From the Trenches: Farms, Forts, and Penn State’s Commitment to Local History

The popular view of archaeology often conjures images of Indiana Jones or spelunking through booby-trapped pyramids. Recently it has been dramatized and turned into television entertainment. This is not an accurate image. My personal experience confirms to me that it has deeper meaning. Archaeology is almost a social science—like piecing together the jigsaw puzzle of our collective past. Through Penn State’s summer program, students work to ensure one less piece is lost, no matter how small.

As a recent graduate of 2015, with a major in History and minor in Anthropology, I concentrated my studies closely around the human race and its history. This path led me to join Penn State’s archaeological field school under Dr. Jonathan Burns over the Summer of 2014, and later return as a staff member for the summer field school of 2015 under Penn State’s Matson Museum director Dr. Claire Milner.

Penn State’s graduate anthropology program has consistently ranked among the top 10 in the nation, which provides excellent opportunities for all students. The Summer archaeological field school is one unique facet that sets Penn State’s programs apart from those at many other universities. These are multi-week, hands-on courses that provide students the opportunity to learn field techniques intrinsic to the profession while under the supervision of a professional archaeologist. Many universities lack such programs, and I was excited to welcome students from other campuses and universities during my two-year involvement. Whilst providing students with a unique developmental opportunity, the Summer field school also preserves local history. Much of this local historical record is known by few in the community and rarely publicized. However, this does not limit the inherent value found within these local sites.

Would you believe me if I said that bucolic Huntingdon County, specifically the small town of Shirleysburg, was more culturally diverse in 1755 A.D. than today? Fort Shirley began as a trading post for Native American agent George Croghan in 1754. I excavated here over the summer of 2014 under self-proclaimed local fort expert Dr. Jonathan Burns. The fort was fortified by provincial aid starting in 1755 and stayed active through 1758. It was a crucial frontier fort during the French and Indian War. The theatre spread across western Pennsylvania, with the French entrenched at Fort Duquesne (located where Pittsburgh is today). Although the French and English were the primary belligerents, both sides recruited heavily from Native American populations. Most of the Natives sided with the French; however one tribe, the Mingo Seneca, remained loyal to the British and lived adjacent to Fort Shirley in a village called Aughwick.

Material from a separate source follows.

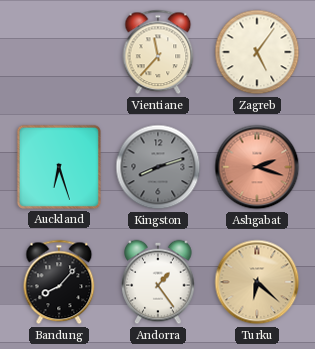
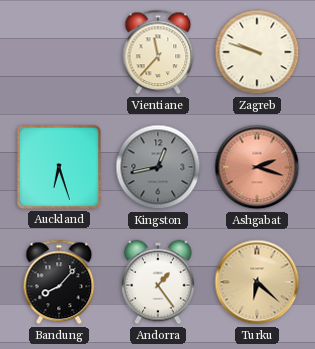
Zagreb: 5:06 -> 9:48
Kingston: 8:12 -> 12:43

Croghan also owned slaves who worked around his establishment. This was not readily apparent in the preserved records; however, a copper Muslim charm was recovered in a test unit during a Summer field school. This is suggestive of an indentured servant or slave, possibly from the transatlantic slave trade. The inscription roughly translates to, “one god above all.”

In another interesting unit, we recovered Native American beads at the bottom of a palisade posthole. It seems Native Americans worked alongside Europeans in erecting the wall around Croghan’s post— a rare exception of a provincial fort showing evidence of a Native American presence, let alone cooperation. Fort Shirley symbolized a cultural melting pot in rural central Pennsylvania during the mid-1700’s. Today, the location is half pasture, half backyard in a normal, homogenous small town.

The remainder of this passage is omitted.